SPRING aphid pressure is expected to be strong this season as the Department of Agriculture and Food (DAFWA) ask farmers to step up their crop inspections in light of the Russian wheat aphid (RWA) outbreak in South Australia and Victoria.
DAFWA PestFax has reported widespread oat aphid activity in wheat crops across northern, central and southern Wheatbelt shires.
It asked growers to be aware of all aphid activity in their paddocks and to be ready to act as temperatures increase into spring.
DAFWA development officer in agricultural entomology Dustin Severtson said significant aphid pressure was expected in canola and cereals this season due to the extensive green bridge over summer.
"In the first part of the season the only real problem with aphids is the transfer of viruses into the crop as they rarely cause feeding damage this early on," he said.

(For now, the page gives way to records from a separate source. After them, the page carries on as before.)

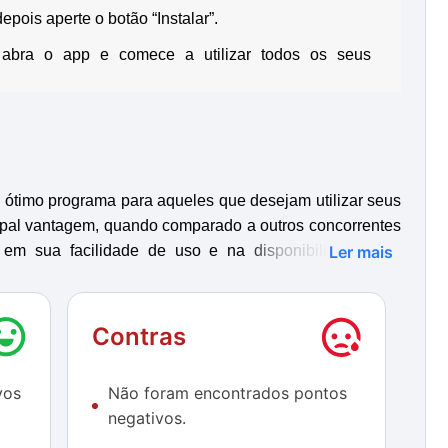
depois aperte o botão “Instalar”.
, abra o app e comece a utilizar todos os seus
ótimo programa para aqueles que desejam utilizar seus
cipal vantagem, quando comparado a outros concorrentes
m sua facilidade de uso e na disponibilização em
Ler mais
 que os usuários façam atualizações constantes para
Contras
peracional do Google, visto que muitos apps podem não
vos
Não foram encontrados pontos
travamento foi identificado, e o SmartGaGa Android
negativos.
ogos pesados e softwares de edição de fotos e vídeos.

"For growers who have managed fungal disease risk with fungicide coatings when seeding these viruses shouldn't be a problem.
"However, DAFWA field trials have demonstrated a greater than 90 per cent yield reduction in canola when cabbage aphids infested later sown crops.
"This heavy damage would generally not occur evenly across entire paddocks unless plants were very moisture stressed which favours aphid reproduction and spread."
Glasshouse trials show one cabbage aphid can breed up to 15 aphids per week in favourable conditions.
Mr Severtson said high amounts of damage from cabbage aphids in spring is usually aggregated along field edges and where wild radish weeds were present and hosting cabbage aphids.
Those spraying too early to control aphids could also run into problems with re-infestations this year.
To help make decisions regarding insecticide applications, Mr Severtson is developing a mobile app for growers to use when sampling.
As part of his post-graduate studies, Mr Severtson developed a sequential sampling plan that could help reduce the need to spray an entire paddock if only one area had been infested.
His research has developed a 20pc infestation threshold for whether to "watch or spray".
If infestations are below 20pc in the paddock, a watch and keep sampling approach is advised.
Above that threshold and growers need to act and spray.
"This method helps make the farmer's job easier to protect the crop from aphids," he said.
"It's a really hard task if you have massive paddocks and you have to work out if they are infested, what level of infestation there is and how much economic damage is likely to incur."
The app could be used as growers inspect the paddock, recording the results and correlating with a GPS location.
It could lead to growers being able to reduce insecticide sprays to only part of the paddock as opposed to an application across the entire paddock, allowing beneficial predators such as ladybird beetles and lace flies to help reduce aphid populations.
DAFWA is also developing modelling tools to show the link between the green bridge over summer months, aphids and viruses.
DAFWA senior research officer Art Diggle said the GRDC-funded work could be an additional decision support system to be added to DAFWA's suite of online tools.
He said the appetite for research into the link between aphids and viruses had increased following the beet western yellows virus which affected large tracts of canola crops in South Australia and Victoria's Wimmera and Mallee regions in 2014.
The virus spread was caused by early infestations of green peach aphids.
"Aphids are an important vector in moving viruses into crops," Dr Diggle said.
"This research could also help in understanding the drivers of Russian wheat aphid."